• **Directions for this task**
In the records below, find each line that holds "elfogadása" and return it.

• **Records for this task**
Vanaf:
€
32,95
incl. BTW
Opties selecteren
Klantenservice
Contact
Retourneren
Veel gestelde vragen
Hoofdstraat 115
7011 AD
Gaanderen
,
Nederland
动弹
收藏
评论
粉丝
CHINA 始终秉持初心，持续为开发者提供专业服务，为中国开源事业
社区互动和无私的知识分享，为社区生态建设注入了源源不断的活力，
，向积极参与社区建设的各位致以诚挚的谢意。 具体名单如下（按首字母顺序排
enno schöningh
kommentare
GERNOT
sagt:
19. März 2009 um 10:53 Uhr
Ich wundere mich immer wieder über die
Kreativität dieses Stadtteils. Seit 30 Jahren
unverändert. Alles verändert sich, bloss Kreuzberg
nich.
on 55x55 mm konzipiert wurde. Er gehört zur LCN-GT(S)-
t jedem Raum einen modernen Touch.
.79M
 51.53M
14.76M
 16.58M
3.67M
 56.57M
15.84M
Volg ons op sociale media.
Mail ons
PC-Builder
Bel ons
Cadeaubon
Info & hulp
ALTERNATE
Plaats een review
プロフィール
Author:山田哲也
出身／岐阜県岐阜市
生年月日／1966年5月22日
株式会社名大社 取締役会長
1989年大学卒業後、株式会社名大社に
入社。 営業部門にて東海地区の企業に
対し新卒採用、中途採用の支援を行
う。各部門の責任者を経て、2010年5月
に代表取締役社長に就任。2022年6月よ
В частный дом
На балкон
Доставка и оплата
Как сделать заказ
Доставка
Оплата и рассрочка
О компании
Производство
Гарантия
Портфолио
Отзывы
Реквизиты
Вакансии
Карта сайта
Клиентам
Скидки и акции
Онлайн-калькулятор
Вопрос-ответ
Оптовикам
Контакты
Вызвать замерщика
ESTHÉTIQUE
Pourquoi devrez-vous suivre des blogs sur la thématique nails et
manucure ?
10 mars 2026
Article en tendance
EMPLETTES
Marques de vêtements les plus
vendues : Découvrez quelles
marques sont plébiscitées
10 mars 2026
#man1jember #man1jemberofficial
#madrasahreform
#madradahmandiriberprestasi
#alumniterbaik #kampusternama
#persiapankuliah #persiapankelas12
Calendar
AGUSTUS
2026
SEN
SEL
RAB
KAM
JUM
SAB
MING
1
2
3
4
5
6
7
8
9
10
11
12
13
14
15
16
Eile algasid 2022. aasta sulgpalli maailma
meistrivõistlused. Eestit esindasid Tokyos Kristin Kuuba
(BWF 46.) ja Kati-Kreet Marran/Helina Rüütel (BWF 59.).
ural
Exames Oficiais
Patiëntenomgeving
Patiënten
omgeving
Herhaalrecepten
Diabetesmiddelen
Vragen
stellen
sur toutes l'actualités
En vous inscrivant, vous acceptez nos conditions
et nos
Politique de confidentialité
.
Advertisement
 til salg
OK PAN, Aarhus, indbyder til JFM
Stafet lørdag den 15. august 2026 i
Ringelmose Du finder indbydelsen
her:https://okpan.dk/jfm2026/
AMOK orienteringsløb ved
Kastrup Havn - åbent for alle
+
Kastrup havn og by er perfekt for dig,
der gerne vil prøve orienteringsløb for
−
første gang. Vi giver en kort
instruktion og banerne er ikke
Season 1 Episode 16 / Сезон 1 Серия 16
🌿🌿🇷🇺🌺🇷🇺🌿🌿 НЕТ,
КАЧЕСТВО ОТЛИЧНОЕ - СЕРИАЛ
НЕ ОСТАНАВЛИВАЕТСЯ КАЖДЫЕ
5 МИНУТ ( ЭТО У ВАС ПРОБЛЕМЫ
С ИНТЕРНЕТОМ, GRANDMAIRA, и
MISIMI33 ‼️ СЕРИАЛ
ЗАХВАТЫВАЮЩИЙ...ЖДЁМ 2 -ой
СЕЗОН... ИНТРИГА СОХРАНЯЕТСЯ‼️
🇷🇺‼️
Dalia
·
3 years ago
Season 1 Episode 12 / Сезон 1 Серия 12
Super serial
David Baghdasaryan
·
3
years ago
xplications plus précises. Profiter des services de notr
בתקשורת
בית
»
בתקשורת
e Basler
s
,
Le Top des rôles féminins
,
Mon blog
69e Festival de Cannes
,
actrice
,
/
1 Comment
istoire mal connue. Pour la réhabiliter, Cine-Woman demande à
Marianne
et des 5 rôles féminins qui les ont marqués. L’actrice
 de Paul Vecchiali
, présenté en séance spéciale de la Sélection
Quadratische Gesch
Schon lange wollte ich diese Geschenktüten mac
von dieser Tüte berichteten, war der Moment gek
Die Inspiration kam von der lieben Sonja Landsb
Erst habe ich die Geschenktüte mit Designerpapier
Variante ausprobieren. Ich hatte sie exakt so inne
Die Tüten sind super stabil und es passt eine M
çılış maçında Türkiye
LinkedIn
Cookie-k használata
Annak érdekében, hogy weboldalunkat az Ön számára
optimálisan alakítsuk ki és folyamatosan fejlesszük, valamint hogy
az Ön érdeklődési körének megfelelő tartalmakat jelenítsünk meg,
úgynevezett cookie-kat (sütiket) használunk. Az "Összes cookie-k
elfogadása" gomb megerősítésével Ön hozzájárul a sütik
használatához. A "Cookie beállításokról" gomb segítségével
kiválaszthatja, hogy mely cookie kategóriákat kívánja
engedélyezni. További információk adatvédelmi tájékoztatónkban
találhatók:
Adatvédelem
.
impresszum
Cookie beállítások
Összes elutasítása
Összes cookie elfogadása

• **The answer**
elfogadása" gomb megerősítésével Ön hozzájárul a sütik
Összes cookie elfogadása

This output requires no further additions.